Available data section start
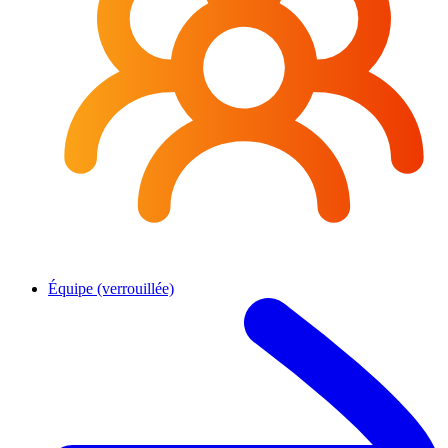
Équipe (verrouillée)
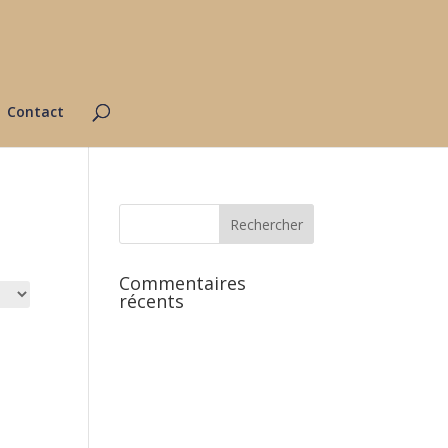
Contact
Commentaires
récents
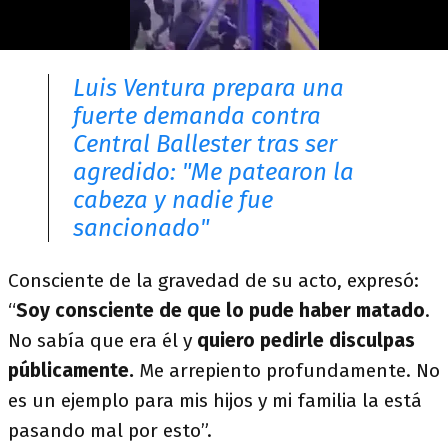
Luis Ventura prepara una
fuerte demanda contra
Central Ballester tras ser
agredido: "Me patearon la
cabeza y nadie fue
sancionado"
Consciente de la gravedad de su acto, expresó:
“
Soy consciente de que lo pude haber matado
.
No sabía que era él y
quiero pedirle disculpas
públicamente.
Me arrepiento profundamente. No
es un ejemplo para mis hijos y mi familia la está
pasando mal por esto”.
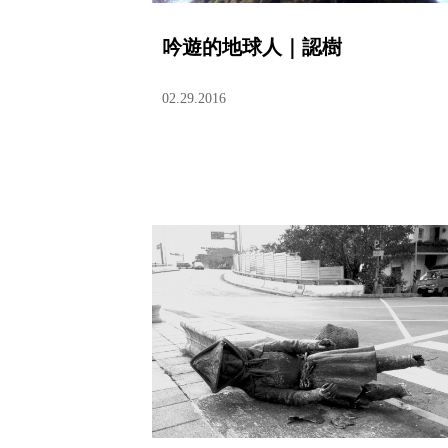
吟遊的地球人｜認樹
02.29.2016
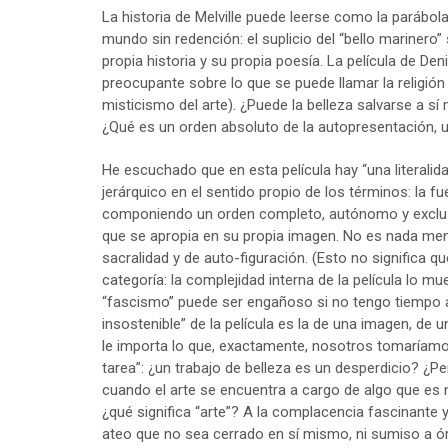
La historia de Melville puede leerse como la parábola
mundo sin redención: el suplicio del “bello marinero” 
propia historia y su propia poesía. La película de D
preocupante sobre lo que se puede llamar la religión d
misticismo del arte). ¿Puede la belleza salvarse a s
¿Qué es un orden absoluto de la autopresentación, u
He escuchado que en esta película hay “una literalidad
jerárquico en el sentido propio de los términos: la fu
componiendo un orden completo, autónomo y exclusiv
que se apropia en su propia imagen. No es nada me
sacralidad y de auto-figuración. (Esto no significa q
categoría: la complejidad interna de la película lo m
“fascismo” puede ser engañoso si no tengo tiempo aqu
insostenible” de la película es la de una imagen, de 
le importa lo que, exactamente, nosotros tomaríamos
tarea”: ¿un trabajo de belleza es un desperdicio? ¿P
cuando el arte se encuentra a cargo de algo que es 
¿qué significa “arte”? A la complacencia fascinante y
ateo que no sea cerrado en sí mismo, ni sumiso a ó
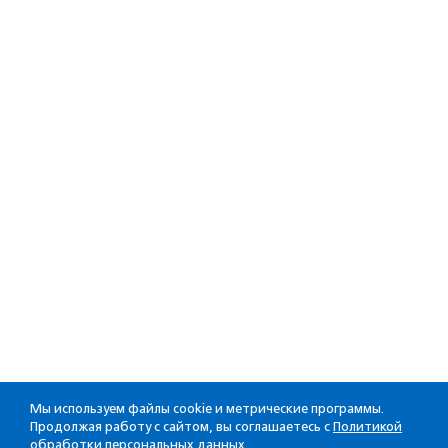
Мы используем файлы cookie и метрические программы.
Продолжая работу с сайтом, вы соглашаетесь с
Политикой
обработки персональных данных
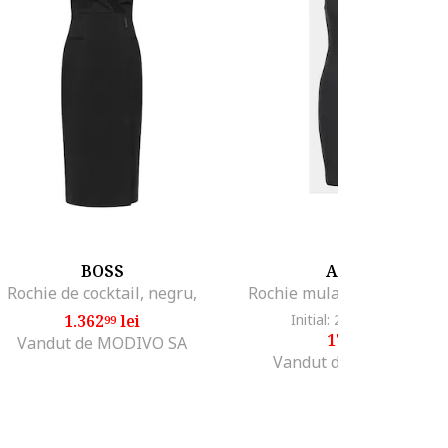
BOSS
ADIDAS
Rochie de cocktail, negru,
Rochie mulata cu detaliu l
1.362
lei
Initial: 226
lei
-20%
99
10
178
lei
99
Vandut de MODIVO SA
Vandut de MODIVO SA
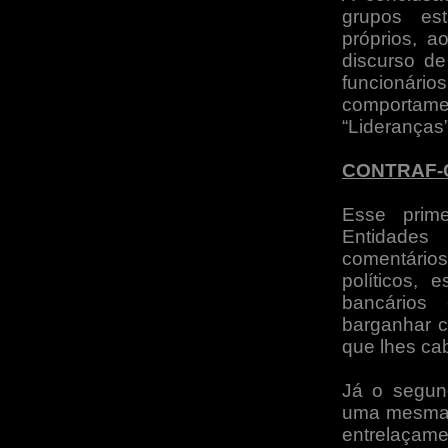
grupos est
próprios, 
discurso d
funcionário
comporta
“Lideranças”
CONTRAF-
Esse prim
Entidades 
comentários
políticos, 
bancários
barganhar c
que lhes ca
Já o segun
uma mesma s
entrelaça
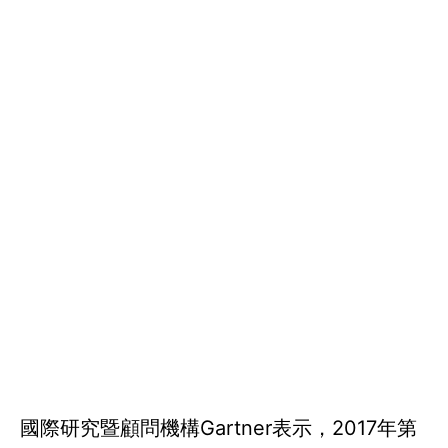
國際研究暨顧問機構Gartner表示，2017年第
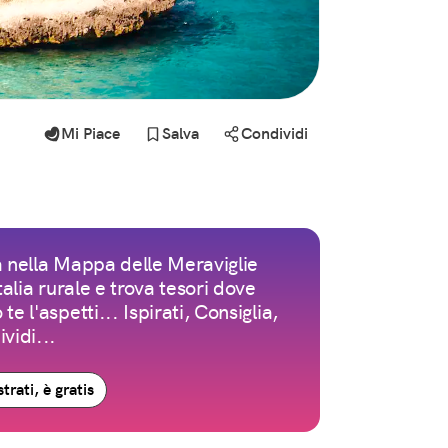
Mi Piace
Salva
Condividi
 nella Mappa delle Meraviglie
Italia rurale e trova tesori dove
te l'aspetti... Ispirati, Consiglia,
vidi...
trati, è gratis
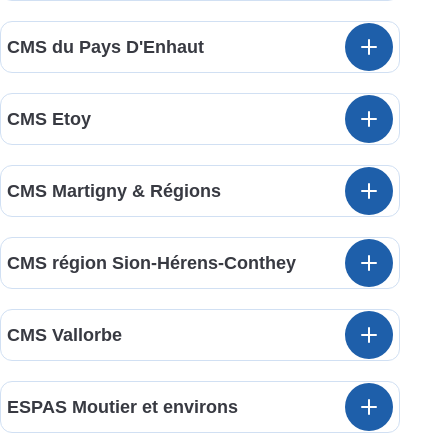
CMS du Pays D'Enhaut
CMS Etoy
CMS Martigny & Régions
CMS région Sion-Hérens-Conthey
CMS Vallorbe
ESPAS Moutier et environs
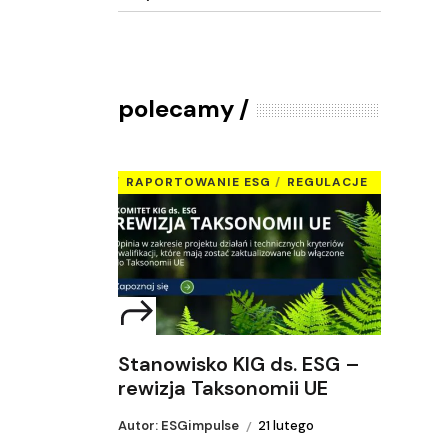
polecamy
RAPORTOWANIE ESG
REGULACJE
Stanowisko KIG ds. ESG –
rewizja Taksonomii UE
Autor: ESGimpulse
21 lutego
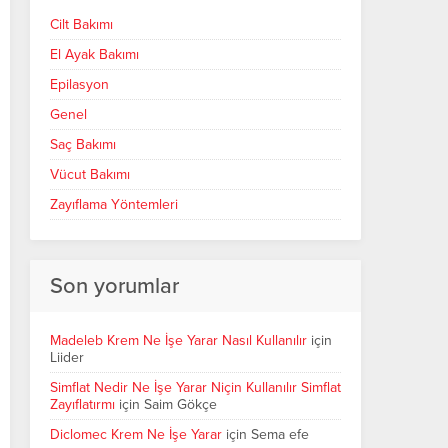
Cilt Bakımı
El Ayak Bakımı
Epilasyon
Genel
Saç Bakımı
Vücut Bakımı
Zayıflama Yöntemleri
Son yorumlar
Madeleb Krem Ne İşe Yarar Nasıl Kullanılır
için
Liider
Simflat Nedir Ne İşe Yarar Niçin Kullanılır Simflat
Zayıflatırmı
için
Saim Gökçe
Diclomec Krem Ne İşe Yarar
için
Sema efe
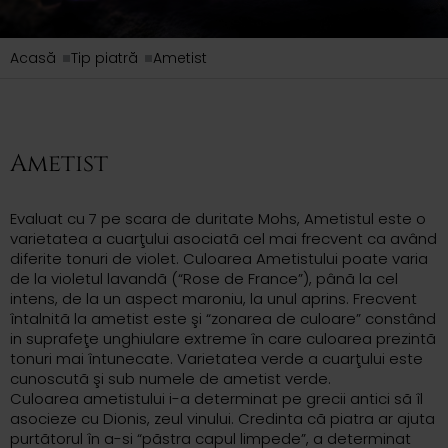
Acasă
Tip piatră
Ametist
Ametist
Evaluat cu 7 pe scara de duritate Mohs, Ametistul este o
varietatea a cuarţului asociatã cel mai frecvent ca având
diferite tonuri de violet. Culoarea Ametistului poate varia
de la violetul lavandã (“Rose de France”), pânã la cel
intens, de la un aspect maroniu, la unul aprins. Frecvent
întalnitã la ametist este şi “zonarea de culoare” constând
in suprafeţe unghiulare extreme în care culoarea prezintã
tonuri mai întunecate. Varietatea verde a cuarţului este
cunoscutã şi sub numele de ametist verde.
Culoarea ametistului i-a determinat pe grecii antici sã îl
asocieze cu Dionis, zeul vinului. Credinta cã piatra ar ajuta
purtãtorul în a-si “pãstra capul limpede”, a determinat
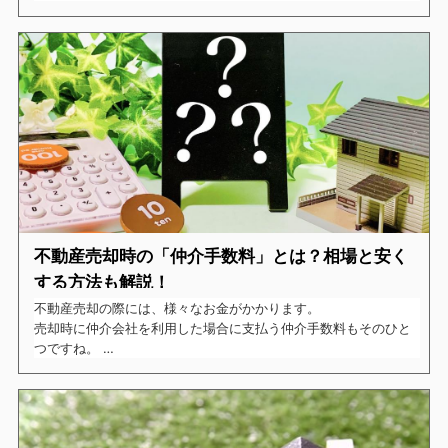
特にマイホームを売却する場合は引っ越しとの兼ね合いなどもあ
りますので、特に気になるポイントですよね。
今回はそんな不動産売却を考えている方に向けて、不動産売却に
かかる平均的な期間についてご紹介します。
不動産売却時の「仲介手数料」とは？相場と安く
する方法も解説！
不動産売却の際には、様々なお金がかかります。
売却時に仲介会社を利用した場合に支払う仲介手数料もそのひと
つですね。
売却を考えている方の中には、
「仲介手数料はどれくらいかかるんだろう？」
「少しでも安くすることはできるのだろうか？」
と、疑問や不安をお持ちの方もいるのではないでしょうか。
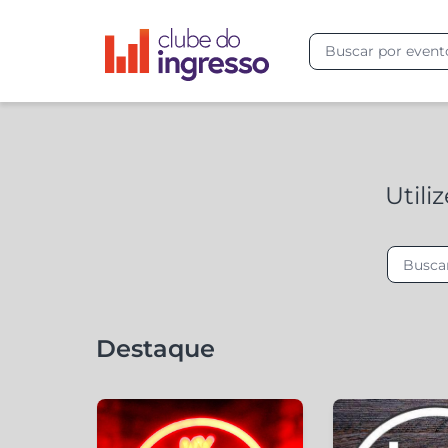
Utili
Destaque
Available data section end
- _About this task_
In your copy, repeat the records above exactly and include no images.

- _Response to the exercise_
Équipe (verrouillée)
Contact
Commentaires
récents
Luis Ventura prepara una
fuerte demanda contra
Central Ballester tras ser
agredido: "Me patearon la
cabeza y nadie fue
sancionado"
Consciente de la gravedad de su acto, expresó:
“
Soy consciente de que lo pude haber matado
.
No sabía que era él y
quiero pedirle disculpas
públicamente.
Me arrepiento profundamente. No
es un ejemplo para mis hijos y mi familia la está
pasando mal por esto”.
吟遊的地球人｜認樹
02.29.2016
La historia de Melville puede leerse como la parábola
mundo sin redención: el suplicio del “bello marinero” 
propia historia y su propia poesía. La película de D
preocupante sobre lo que se puede llamar la religión d
misticismo del arte). ¿Puede la belleza salvarse a s
¿Qué es un orden absoluto de la autopresentación, u
He escuchado que en esta película hay “una literalidad
jerárquico en el sentido propio de los términos: la fu
componiendo un orden completo, autónomo y exclusiv
que se apropia en su propia imagen. No es nada me
sacralidad y de auto-figuración. (Esto no significa q
categoría: la complejidad interna de la película lo m
“fascismo” puede ser engañoso si no tengo tiempo aqu
insostenible” de la película es la de una imagen, de 
le importa lo que, exactamente, nosotros tomaríamos
tarea”: ¿un trabajo de belleza es un desperdicio? ¿P
cuando el arte se encuentra a cargo de algo que es 
¿qué significa “arte”? A la complacencia fascinante y
ateo que no sea cerrado en sí mismo, ni sumiso a ó
Мы используем файлы cookie и метрические программы.
Продолжая работу с сайтом, вы соглашаетесь с
Политикой
обработки персональных данных
BOSS
ADIDAS
Rochie de cocktail, negru,
Rochie mulata cu detaliu l
1.362
lei
Initial: 226
lei
-20%
99
10
178
lei
99
Vandut de MODIVO SA
Vandut de MODIVO SA
grupos est
próprios, 
discurso d
funcionário
comporta
“Lideranças”
CONTRAF-
Esse prim
Entidades 
comentários
políticos, 
bancários
barganhar c
que lhes ca
Já o segun
uma mesma s
entrelaça
國際研究暨顧問機構Gartner表示，2017年第
Mi Piace
Salva
Condividi
 nella Mappa delle Meraviglie
Italia rurale e trova tesori dove
te l'aspetti... Ispirati, Consiglia,
vidi...
trati, è gratis
CMS du Pays D'Enhaut
CMS Etoy
CMS Martigny & Régions
CMS région Sion-Hérens-Conthey
CMS Vallorbe
ESPAS Moutier et environs
polecamy
RAPORTOWANIE ESG
REGULACJE
Stanowisko KIG ds. ESG –
rewizja Taksonomii UE
Autor: ESGimpulse
21 lutego
Cilt Bakımı
El Ayak Bakımı
Epilasyon
Genel
Saç Bakımı
Vücut Bakımı
Zayıflama Yöntemleri
Son yorumlar
Madeleb Krem Ne İşe Yarar Nasıl Kullanılır
için
Liider
Simflat Nedir Ne İşe Yarar Niçin Kullanılır Simflat
Zayıflatırmı
için
Saim Gökçe
Diclomec Krem Ne İşe Yarar
için
Sema efe
Acasă
Tip piatră
Ametist
Ametist
Evaluat cu 7 pe scara de duritate Mohs, Ametistul este o
varietatea a cuarţului asociatã cel mai frecvent ca având
diferite tonuri de violet. Culoarea Ametistului poate varia
de la violetul lavandã (“Rose de France”), pânã la cel
intens, de la un aspect maroniu, la unul aprins. Frecvent
întalnitã la ametist este şi “zonarea de culoare” constând
in suprafeţe unghiulare extreme în care culoarea prezintã
tonuri mai întunecate. Varietatea verde a cuarţului este
cunoscutã şi sub numele de ametist verde.
Culoarea ametistului i-a determinat pe grecii antici sã îl
asocieze cu Dionis, zeul vinului. Credinta cã piatra ar ajuta
purtãtorul în a-si “pãstra capul limpede”, a determinat
特にマイホームを売却する場合は引っ越しとの兼ね合いなどもあ
りますので、特に気になるポイントですよね。
今回はそんな不動産売却を考えている方に向けて、不動産売却に
かかる平均的な期間についてご紹介します。
不動産売却時の「仲介手数料」とは？相場と安く
する方法も解説！
不動産売却の際には、様々なお金がかかります。
売却時に仲介会社を利用した場合に支払う仲介手数料もそのひと
つですね。
売却を考えている方の中には、
「仲介手数料はどれくらいかかるんだろう？」
「少しでも安くすることはできるのだろうか？」
と、疑問や不安をお持ちの方もいるのではないでしょうか。
Utili
Destaque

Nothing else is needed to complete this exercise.